> [Entries shown]
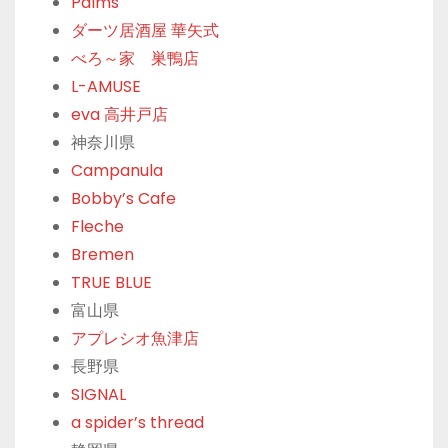
Palms
ダーツ居酒屋 華矢式
べろ～家 巣鴨店
L-AMUSE
eva 高井戸店
神奈川県
Campanula
Bobby’s Cafe
Fleche
Bremen
TRUE BLUE
富山県
アプレシオ魚津店
長野県
SIGNAL
a spider’s thread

> [Problem to work on] Repeat the entries above exactly as written, but not their pictures.

> [Written response]
Palms
ダーツ居酒屋 華矢式
べろ～家 巣鴨店
L-AMUSE
eva 高井戸店
神奈川県
Campanula
Bobby’s Cafe
Fleche
Bremen
TRUE BLUE
富山県
アプレシオ魚津店
長野県
SIGNAL
a spider’s thread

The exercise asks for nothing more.